After spending hundreds of millions of taxpayer dollars moving jobs back and forth across State Line Road, both states agreed to stop subsidizing the relocation of existing employers within the Kansas City region.
The agreement, which consisted of legislation on the Missouri side (which sunset last year) and an executive order from the Kansas side, was a good idea. But I argued at the time that Kansas Governor Laura Kelly’s executive order contained a glaring weakness. Specifically, I questioned how Kansas would define “net new jobs” and whether companies could continue receiving incentives by combining a relocation with a modest expansion.
Seven years later, Governor Kelly has provided the answer.
Defending Kansas’s $125 million incentive package for Lockton’s new headquarters in Leawood, Kelly argued the deal does not violate the border war truce because “We will not incentivize the move of current jobs. If a company is going to move and expand, we’ll talk.”

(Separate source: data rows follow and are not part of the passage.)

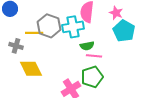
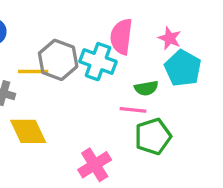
cyan cross: (73, 27) -> (98, 62), turned 30
green semicircle: (87, 46) -> (146, 88), moved
green pentagon: (92, 77) -> (153, 136), moved

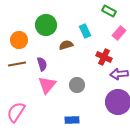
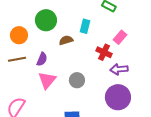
cyan rectangle: (85, 31) -> (85, 26), turned 40
pink rectangle: (119, 33) -> (120, 37), moved
purple semicircle: (42, 64) -> (42, 59), turned 40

That is almost precisely the scenario I described in 2019: “Could a growing Missouri firm already planning to make a few new hires take that plan to Kansas and seek incentives—using those ‘net new jobs’ as leverage?”
The company is expected to move roughly 1,500 existing jobs from Missouri to Kansas while adding approximately 500 new positions. Under Governor Kelly’s interpretation, those additional jobs are enough to distinguish the project from the type of incentive-fueled relocation the truce was intended to prevent.
But the transaction looks familiar. Thousands of jobs move across the state line. Taxpayers provide substantial subsidies. Public officials attend a groundbreaking and celebrate job creation.
The fundamental question is whether those additional jobs would have been created anyway. It is a difficult question to answer from the outside, yet the system incentivizes businesses to claim the growth is due to the incentive.
A real economic border war truce is worth crafting. But unfortunately, the 2019 truce isn’t that.